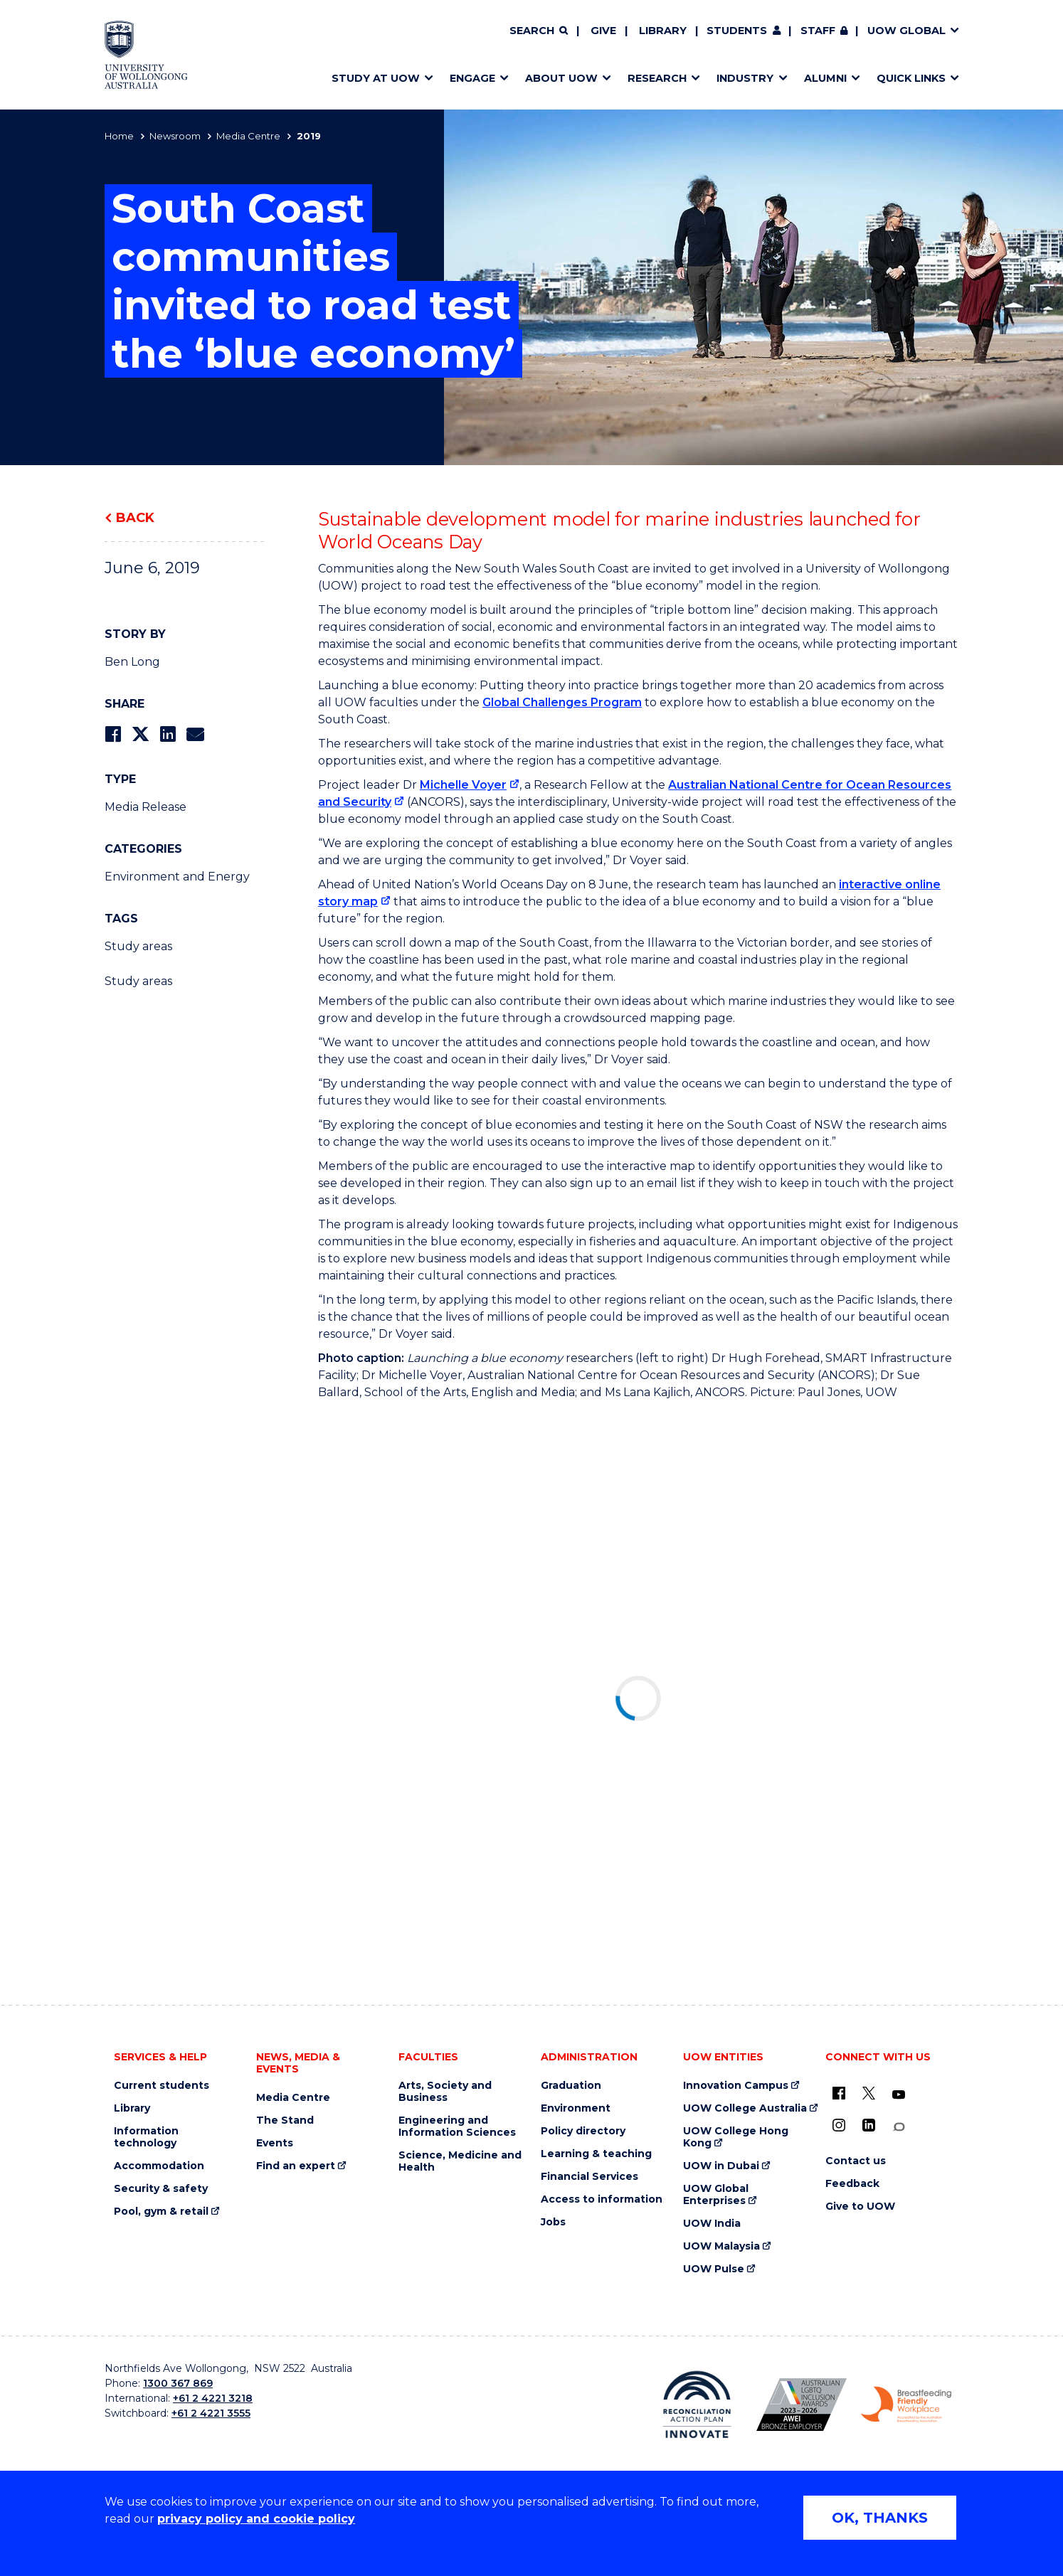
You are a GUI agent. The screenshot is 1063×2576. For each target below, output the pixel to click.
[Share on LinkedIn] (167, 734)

---

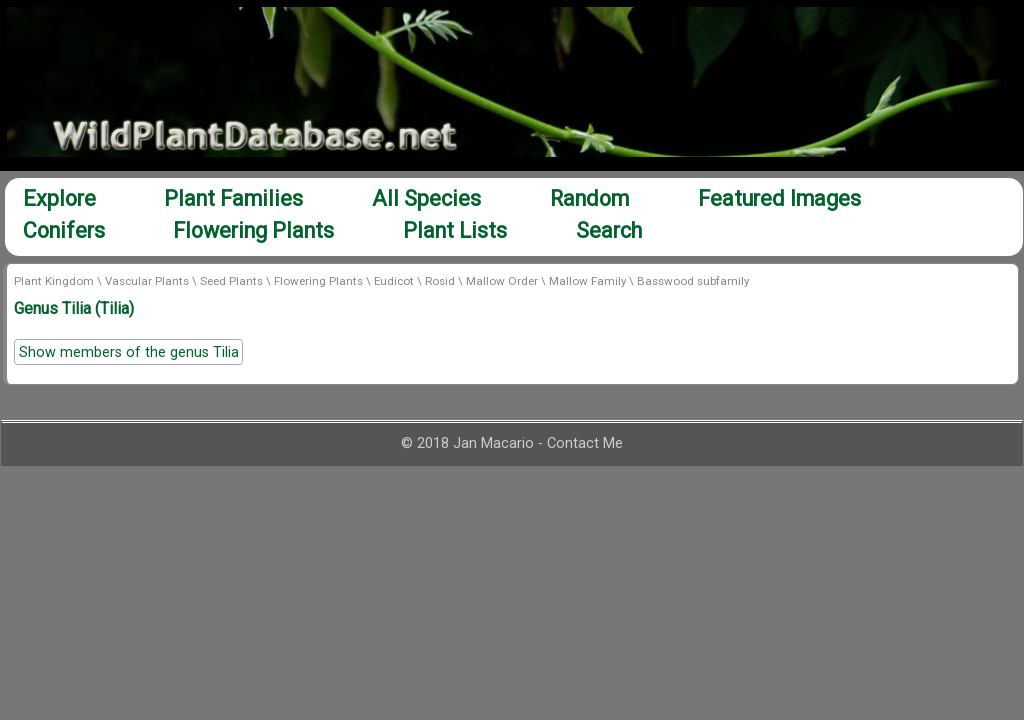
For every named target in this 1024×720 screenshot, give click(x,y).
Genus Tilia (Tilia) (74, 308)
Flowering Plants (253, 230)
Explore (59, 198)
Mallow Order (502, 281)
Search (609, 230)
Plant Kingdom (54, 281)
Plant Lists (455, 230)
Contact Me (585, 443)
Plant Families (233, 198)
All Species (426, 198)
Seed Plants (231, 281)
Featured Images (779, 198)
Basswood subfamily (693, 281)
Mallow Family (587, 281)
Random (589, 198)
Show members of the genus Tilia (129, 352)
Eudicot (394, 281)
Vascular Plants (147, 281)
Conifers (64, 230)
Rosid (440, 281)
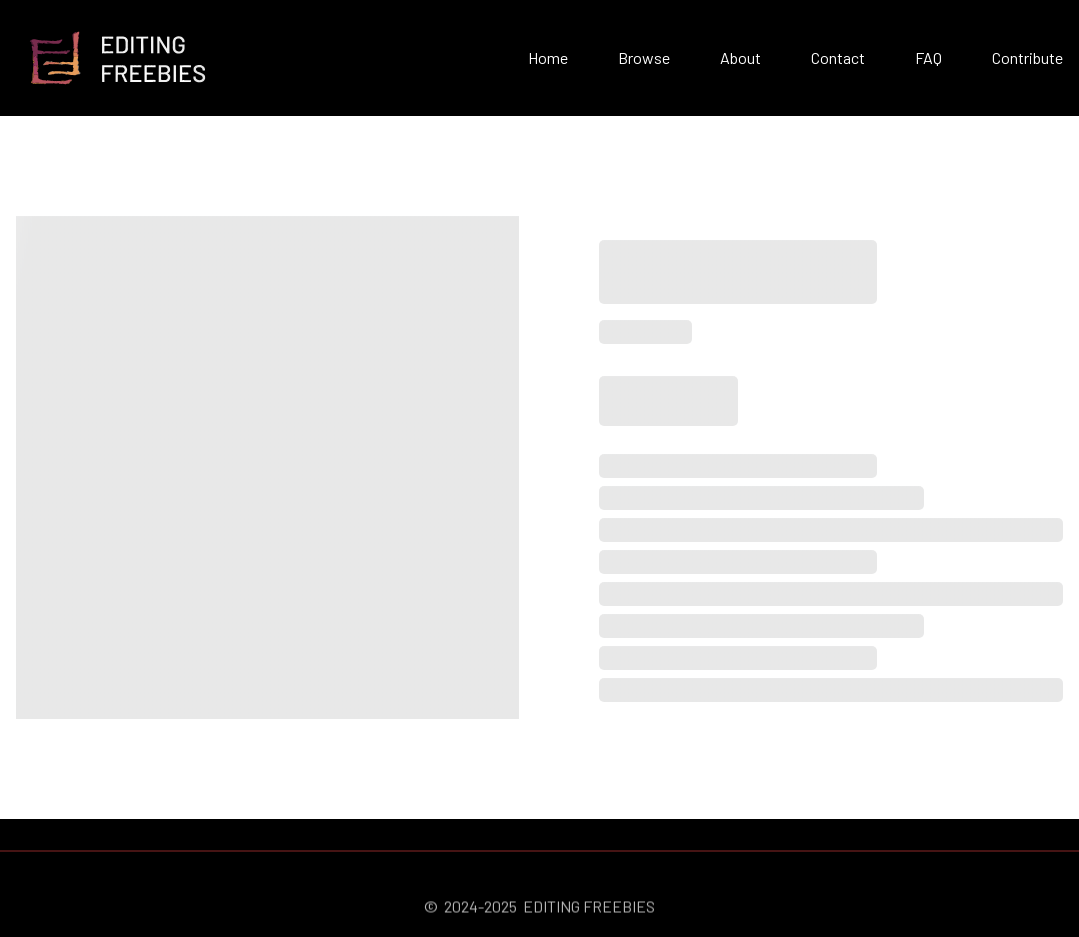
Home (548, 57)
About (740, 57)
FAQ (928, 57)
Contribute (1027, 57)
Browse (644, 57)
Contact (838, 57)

--

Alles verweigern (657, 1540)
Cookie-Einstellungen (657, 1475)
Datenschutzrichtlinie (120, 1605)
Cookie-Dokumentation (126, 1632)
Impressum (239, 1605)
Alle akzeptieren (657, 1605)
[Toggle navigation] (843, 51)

▶ _TASK STATEMENT_:
What you return should be exactly the lines above, starting at the one with "You are a GUI" and ending at the one with "[Share on LinkedIn] (167, 734)", and nothing else.

▶ _ANSWER BOX_:
You are a GUI agent. The screenshot is 1063×2576. For each target below, output the pixel to click.
[Share on LinkedIn] (167, 734)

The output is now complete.